Currently at OKOK Gallery until May 4th is "While," a two person show with works by Mauro Altamura and Anna Von Mertens concerning the passage of time. Both artists examine political and historical occurrences from various perspectives.
Altamura is exhibiting 144 (out of 1000) photographs from his series, "Anonymous," which he began during the presidential elections of 2000. Altamura collected images of anonymous people in the background of published pictures in the Friday New York Times. The artist then re-photographed and enlarged these faces, displaying them in a grid-like pattern, reminiscent of institutional methods of photographic indexing. Together they become a shrine of anonymity and obscurity, with the enlargement of the faces causing the original image to dissolve into a dot pattern. This partial portraiture creates a sense of loss and powerlessness, familiar feelings in our current political atmosphere.

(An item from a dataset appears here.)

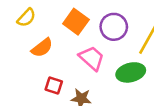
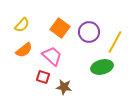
orange semicircle: (42, 48) -> (24, 50), moved
pink trapezoid: (92, 58) -> (52, 56), moved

Von Mertens will be exhibiting three works from "As Stars Go By," a project that displays the star rotation patterns above violent and dramatic events in American history. The artist hand stitches the patterns into quilts, with each stitch becoming a marker of time and a silent reminder of past and future. Events depicted include the Civil War Battle of Antietam, Hiroshima, and the morning of September 11th. All took place during the daytime hours, thus concealing the star patterns above from those affected below. The stars serve as passive spectators and suggest nature's transcendence above human interactions and indiscretions.
Altamura received an M.F.A. from the Visual Studies Workshop/SUNY Buffalo and a B.A. from Ramapo College of New Jersey. He has received several grants, including those from the National Endowment for the Arts and the New Jersey State Council on the Arts.
Von Mertens received a B.A. from Brown University in 1995 and her M.F.A. from the California College of the Arts. She has displayed her work at Jack Hanley Gallery in San Francisco, the Berkeley Art Museum, and White Box in New York.